[Try it]: In the records below, find the line containing "the proper functioning of internal org" and the line containing "Physical activity remains". Give again exactly those lines and every line between them, omitting the pictures.

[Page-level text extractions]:
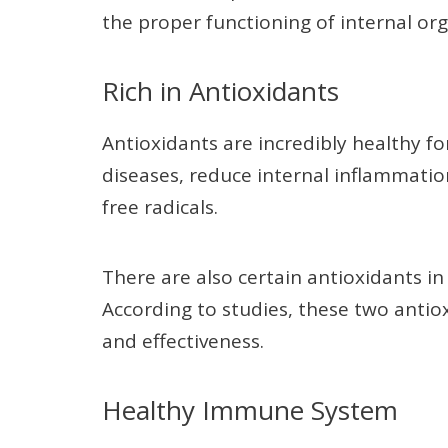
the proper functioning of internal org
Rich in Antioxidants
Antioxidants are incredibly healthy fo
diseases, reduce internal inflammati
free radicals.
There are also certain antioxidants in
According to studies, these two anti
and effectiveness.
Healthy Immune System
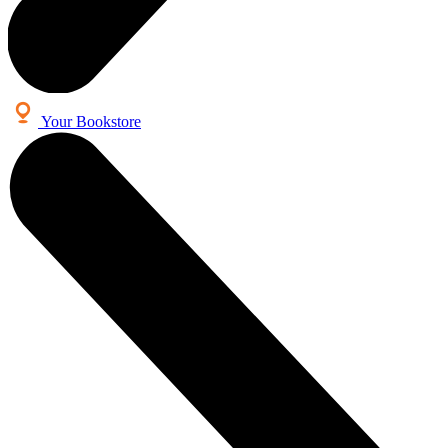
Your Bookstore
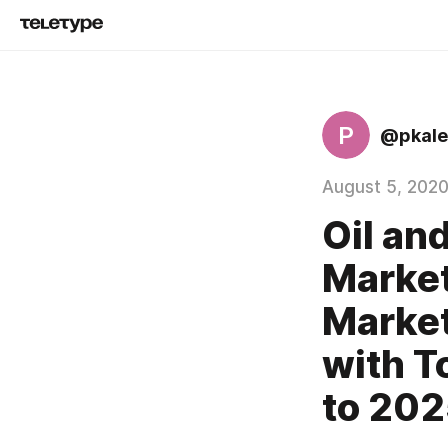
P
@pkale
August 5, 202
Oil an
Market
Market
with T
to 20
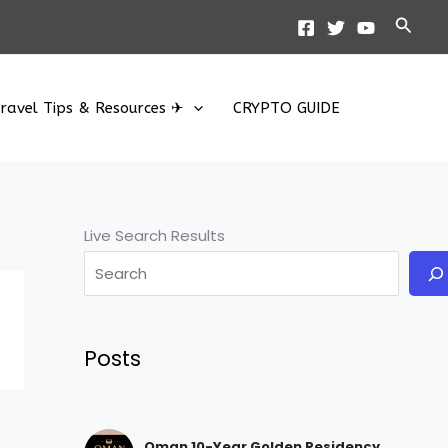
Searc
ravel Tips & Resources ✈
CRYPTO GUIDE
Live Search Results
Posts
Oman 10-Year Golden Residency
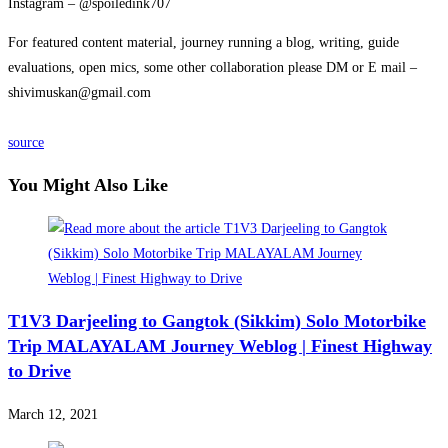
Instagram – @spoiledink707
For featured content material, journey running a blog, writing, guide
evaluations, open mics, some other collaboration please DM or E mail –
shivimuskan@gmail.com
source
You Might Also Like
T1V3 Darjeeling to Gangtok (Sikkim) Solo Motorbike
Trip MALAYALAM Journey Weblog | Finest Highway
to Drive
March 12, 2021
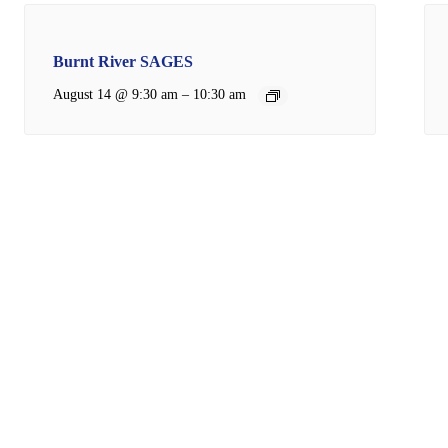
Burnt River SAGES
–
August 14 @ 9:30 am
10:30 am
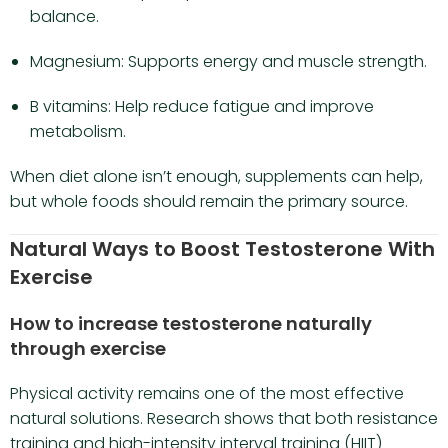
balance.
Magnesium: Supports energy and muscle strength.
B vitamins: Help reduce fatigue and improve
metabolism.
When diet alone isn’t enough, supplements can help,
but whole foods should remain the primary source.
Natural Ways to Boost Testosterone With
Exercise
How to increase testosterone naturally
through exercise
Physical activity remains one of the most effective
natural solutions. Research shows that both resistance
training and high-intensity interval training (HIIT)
==
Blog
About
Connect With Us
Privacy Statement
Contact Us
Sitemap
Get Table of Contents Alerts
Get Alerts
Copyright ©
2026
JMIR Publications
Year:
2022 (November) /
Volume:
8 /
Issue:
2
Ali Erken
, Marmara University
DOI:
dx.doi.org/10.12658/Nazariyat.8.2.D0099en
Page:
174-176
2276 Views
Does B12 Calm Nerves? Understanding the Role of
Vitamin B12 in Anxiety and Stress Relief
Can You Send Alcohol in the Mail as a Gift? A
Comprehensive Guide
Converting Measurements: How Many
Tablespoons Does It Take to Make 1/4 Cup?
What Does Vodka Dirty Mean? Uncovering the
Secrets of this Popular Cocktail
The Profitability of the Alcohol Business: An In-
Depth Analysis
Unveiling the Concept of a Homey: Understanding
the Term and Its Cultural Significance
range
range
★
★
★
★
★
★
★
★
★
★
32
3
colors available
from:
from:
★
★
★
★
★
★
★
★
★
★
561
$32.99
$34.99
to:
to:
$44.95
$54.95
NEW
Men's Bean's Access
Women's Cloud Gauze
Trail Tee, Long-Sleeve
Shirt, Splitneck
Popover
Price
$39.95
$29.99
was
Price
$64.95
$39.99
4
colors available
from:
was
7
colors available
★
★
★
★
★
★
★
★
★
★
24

[The answer]:
the proper functioning of internal org
Rich in Antioxidants
Antioxidants are incredibly healthy fo
diseases, reduce internal inflammati
free radicals.
There are also certain antioxidants in
According to studies, these two anti
and effectiveness.
Healthy Immune System
Your Bookstore
P
@pkale
August 5, 202
Oil an
Market
Market
with T
to 20
Searc
ravel Tips & Resources ✈
CRYPTO GUIDE
Live Search Results
Posts
Oman 10-Year Golden Residency
Instagram – @spoiledink707
For featured content material, journey running a blog, writing, guide
evaluations, open mics, some other collaboration please DM or E mail –
shivimuskan@gmail.com
source
You Might Also Like
T1V3 Darjeeling to Gangtok (Sikkim) Solo Motorbike
Trip MALAYALAM Journey Weblog | Finest Highway
to Drive
March 12, 2021
Burnt River SAGES
–
August 14 @ 9:30 am
10:30 am
balance.
Magnesium: Supports energy and muscle strength.
B vitamins: Help reduce fatigue and improve
metabolism.
When diet alone isn’t enough, supplements can help,
but whole foods should remain the primary source.
Natural Ways to Boost Testosterone With
Exercise
How to increase testosterone naturally
through exercise
Physical activity remains one of the most effective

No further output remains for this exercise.